┏━━
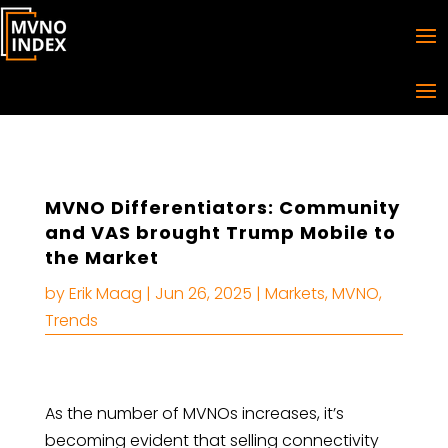
MVNO Differentiators: Community
and VAS brought Trump Mobile to
the Market
by
Erik Maag
|
Jun 26, 2025
|
Markets
,
MVNO
,
Trends
As the number of MVNOs increases, it’s
becoming evident that selling connectivity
┗━━
A word-for-word retyping of every record is required, without the pictures.

- _RESPONSE TO THE EXERCISE_:
MVNO Differentiators: Community
and VAS brought Trump Mobile to
the Market
by
Erik Maag
|
Jun 26, 2025
|
Markets
,
MVNO
,
Trends
As the number of MVNOs increases, it’s
becoming evident that selling connectivity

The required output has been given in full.